*Exercise directions:* Copy all the records word for word, apart from any pictures.

*Material to process:*
'''
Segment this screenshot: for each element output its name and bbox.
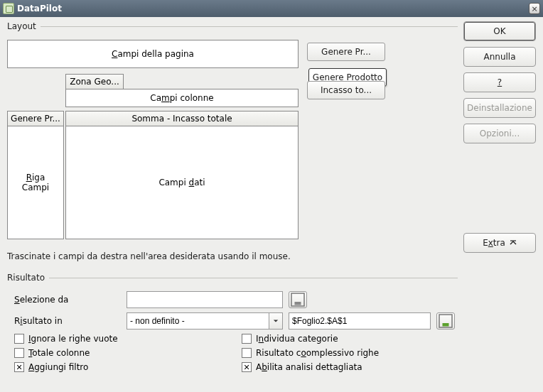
result-in-dropdown-button[interactable] bbox=[269, 312, 283, 330]
field-genre-button[interactable]: Genere Pr... bbox=[307, 43, 385, 61]
check-add-filter[interactable]: ✕ Aggiungi filtro bbox=[14, 362, 227, 372]
row-fields-label-2: Campi bbox=[22, 183, 49, 192]
data-header-sum[interactable]: Somma - Incasso totale bbox=[65, 111, 299, 126]
dialog-body: Layout Campi della pagina Zona Geo... Ca… bbox=[0, 17, 543, 392]
row-fields-area[interactable]: Riga Campi bbox=[7, 126, 64, 239]
selection-shrink-button[interactable] bbox=[289, 291, 307, 308]
selection-from-input[interactable] bbox=[127, 291, 283, 308]
check-drill-down[interactable]: ✕ Abilita analisi dettagliata bbox=[242, 362, 455, 372]
result-in-ref-input[interactable] bbox=[289, 312, 431, 330]
checkbox-icon bbox=[14, 334, 24, 344]
app-icon bbox=[3, 3, 14, 14]
window-title: DataPilot bbox=[17, 4, 529, 13]
options-button: Opzioni... bbox=[463, 124, 536, 143]
ok-button[interactable]: OK bbox=[463, 21, 536, 41]
checkbox-icon bbox=[242, 334, 252, 344]
check-ignore-empty[interactable]: Ignora le righe vuote bbox=[14, 334, 227, 344]
left-column: Layout Campi della pagina Zona Geo... Ca… bbox=[7, 21, 458, 385]
close-button[interactable]: × bbox=[529, 3, 540, 14]
checkbox-icon bbox=[242, 348, 252, 358]
check-total-rows-label: omplessivo righe bbox=[306, 348, 379, 358]
check-total-rows[interactable]: Risultato coomplessivo righe bbox=[242, 348, 455, 358]
checkbox-icon bbox=[14, 348, 24, 358]
column-header-zone[interactable]: Zona Geo... bbox=[65, 74, 124, 89]
checkbox-icon: ✕ bbox=[14, 362, 24, 372]
selection-from-text: elezione da bbox=[20, 295, 69, 305]
check-total-cols-label: otale colonne bbox=[32, 348, 90, 358]
check-total-columns[interactable]: Totale colonne bbox=[14, 348, 227, 358]
help-button[interactable]: ? bbox=[463, 72, 536, 92]
check-detect-categories[interactable]: Individua categorie bbox=[242, 334, 455, 344]
page-fields-area[interactable]: Campi della pagina bbox=[7, 40, 299, 68]
extra-button[interactable]: Extra bbox=[463, 233, 536, 253]
collapse-up-icon bbox=[510, 239, 517, 246]
row-header-genre[interactable]: Genere Pr... bbox=[7, 111, 64, 126]
layout-area: Campi della pagina Zona Geo... Campi col… bbox=[7, 34, 458, 247]
button-column: OK Annulla ? Deinstallazione Opzioni... … bbox=[463, 21, 536, 385]
check-ignore-empty-label: gnora le righe vuote bbox=[31, 334, 118, 344]
uninstall-button: Deinstallazione bbox=[463, 98, 536, 118]
selection-from-label: Selezione da bbox=[14, 295, 121, 305]
cancel-button[interactable]: Annulla bbox=[463, 47, 536, 67]
layout-group: Layout Campi della pagina Zona Geo... Ca… bbox=[7, 21, 458, 261]
check-add-filter-label: ggiungi filtro bbox=[34, 362, 88, 372]
layout-hint: Trascinate i campi da destra nell'area d… bbox=[7, 251, 458, 261]
result-legend: Risultato bbox=[7, 273, 49, 283]
checkbox-icon: ✕ bbox=[242, 362, 252, 372]
result-in-text: sultato in bbox=[23, 316, 63, 326]
data-fields-area[interactable]: Campi dati bbox=[65, 126, 299, 239]
result-group: Risultato Selezione da Risultato in bbox=[7, 273, 458, 372]
column-fields-area[interactable]: Campi colonne bbox=[65, 89, 299, 107]
extra-button-label: tra bbox=[493, 238, 505, 248]
svg-rect-1 bbox=[295, 302, 301, 305]
check-detect-cat-label: dividua categorie bbox=[264, 334, 338, 344]
column-fields-label: pi colonne bbox=[170, 93, 214, 103]
result-in-combo[interactable] bbox=[127, 312, 269, 330]
result-in-shrink-button[interactable] bbox=[436, 312, 455, 330]
field-income-button[interactable]: Incasso to... bbox=[307, 81, 385, 99]
check-drill-label: ilita analisi dettagliata bbox=[267, 362, 362, 372]
title-bar: DataPilot × bbox=[0, 0, 543, 17]
page-fields-label: ampi della pagina bbox=[117, 49, 194, 59]
layout-legend: Layout bbox=[7, 21, 41, 31]
result-in-label: Risultato in bbox=[14, 316, 121, 326]
row-fields-label-1: iga bbox=[32, 173, 45, 183]
data-fields-label: ati bbox=[194, 178, 205, 187]
svg-rect-3 bbox=[443, 323, 449, 327]
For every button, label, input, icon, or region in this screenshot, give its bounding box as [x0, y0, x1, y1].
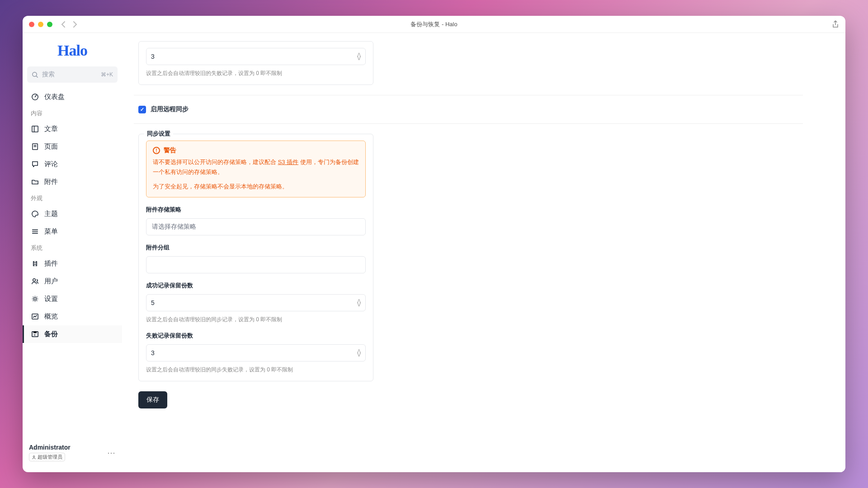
'''
*Your response:*
Segment this screenshot: for each element output its name and bbox.
result-in-dropdown-button[interactable] bbox=[269, 312, 283, 330]
field-genre-button[interactable]: Genere Pr... bbox=[307, 43, 385, 61]
check-add-filter[interactable]: ✕ Aggiungi filtro bbox=[14, 362, 227, 372]
row-fields-label-2: Campi bbox=[22, 183, 49, 192]
data-header-sum[interactable]: Somma - Incasso totale bbox=[65, 111, 299, 126]
dialog-body: Layout Campi della pagina Zona Geo... Ca… bbox=[0, 17, 543, 392]
row-fields-area[interactable]: Riga Campi bbox=[7, 126, 64, 239]
selection-shrink-button[interactable] bbox=[289, 291, 307, 308]
selection-from-input[interactable] bbox=[127, 291, 283, 308]
check-drill-down[interactable]: ✕ Abilita analisi dettagliata bbox=[242, 362, 455, 372]
result-in-ref-input[interactable] bbox=[289, 312, 431, 330]
checkbox-icon bbox=[14, 334, 24, 344]
app-icon bbox=[3, 3, 14, 14]
window-title: DataPilot bbox=[17, 4, 529, 13]
options-button: Opzioni... bbox=[463, 124, 536, 143]
ok-button[interactable]: OK bbox=[463, 21, 536, 41]
checkbox-icon bbox=[242, 334, 252, 344]
check-ignore-empty[interactable]: Ignora le righe vuote bbox=[14, 334, 227, 344]
left-column: Layout Campi della pagina Zona Geo... Ca… bbox=[7, 21, 458, 385]
close-button[interactable]: × bbox=[529, 3, 540, 14]
checkbox-icon bbox=[242, 348, 252, 358]
check-total-rows-label: omplessivo righe bbox=[306, 348, 379, 358]
check-total-rows[interactable]: Risultato coomplessivo righe bbox=[242, 348, 455, 358]
checkbox-icon bbox=[14, 348, 24, 358]
column-header-zone[interactable]: Zona Geo... bbox=[65, 74, 124, 89]
checkbox-icon: ✕ bbox=[14, 362, 24, 372]
selection-from-text: elezione da bbox=[20, 295, 69, 305]
check-total-cols-label: otale colonne bbox=[32, 348, 90, 358]
check-total-columns[interactable]: Totale colonne bbox=[14, 348, 227, 358]
help-button[interactable]: ? bbox=[463, 72, 536, 92]
check-detect-categories[interactable]: Individua categorie bbox=[242, 334, 455, 344]
page-fields-area[interactable]: Campi della pagina bbox=[7, 40, 299, 68]
extra-button[interactable]: Extra bbox=[463, 233, 536, 253]
collapse-up-icon bbox=[510, 239, 517, 246]
row-header-genre[interactable]: Genere Pr... bbox=[7, 111, 64, 126]
layout-area: Campi della pagina Zona Geo... Campi col… bbox=[7, 34, 458, 247]
button-column: OK Annulla ? Deinstallazione Opzioni... … bbox=[463, 21, 536, 385]
check-ignore-empty-label: gnora le righe vuote bbox=[31, 334, 118, 344]
uninstall-button: Deinstallazione bbox=[463, 98, 536, 118]
selection-from-label: Selezione da bbox=[14, 295, 121, 305]
cancel-button[interactable]: Annulla bbox=[463, 47, 536, 67]
layout-group: Layout Campi della pagina Zona Geo... Ca… bbox=[7, 21, 458, 261]
check-add-filter-label: ggiungi filtro bbox=[34, 362, 88, 372]
layout-hint: Trascinate i campi da destra nell'area d… bbox=[7, 251, 458, 261]
result-legend: Risultato bbox=[7, 273, 49, 283]
checkbox-icon: ✕ bbox=[242, 362, 252, 372]
result-in-text: sultato in bbox=[23, 316, 63, 326]
data-fields-area[interactable]: Campi dati bbox=[65, 126, 299, 239]
result-group: Risultato Selezione da Risultato in bbox=[7, 273, 458, 372]
column-fields-area[interactable]: Campi colonne bbox=[65, 89, 299, 107]
extra-button-label: tra bbox=[493, 238, 505, 248]
svg-rect-1 bbox=[295, 302, 301, 305]
check-detect-cat-label: dividua categorie bbox=[264, 334, 338, 344]
column-fields-label: pi colonne bbox=[170, 93, 214, 103]
result-in-combo[interactable] bbox=[127, 312, 269, 330]
result-in-shrink-button[interactable] bbox=[436, 312, 455, 330]
field-income-button[interactable]: Incasso to... bbox=[307, 81, 385, 99]
check-drill-label: ilita analisi dettagliata bbox=[267, 362, 362, 372]
title-bar: DataPilot × bbox=[0, 0, 543, 17]
page-fields-label: ampi della pagina bbox=[117, 49, 194, 59]
layout-legend: Layout bbox=[7, 21, 41, 31]
result-in-label: Risultato in bbox=[14, 316, 121, 326]
row-fields-label-1: iga bbox=[32, 173, 45, 183]
data-fields-label: ati bbox=[194, 178, 205, 187]
svg-rect-3 bbox=[443, 323, 449, 327]
For every button, label, input, icon, or region in this screenshot, give its bounding box as [x0, y0, x1, y1].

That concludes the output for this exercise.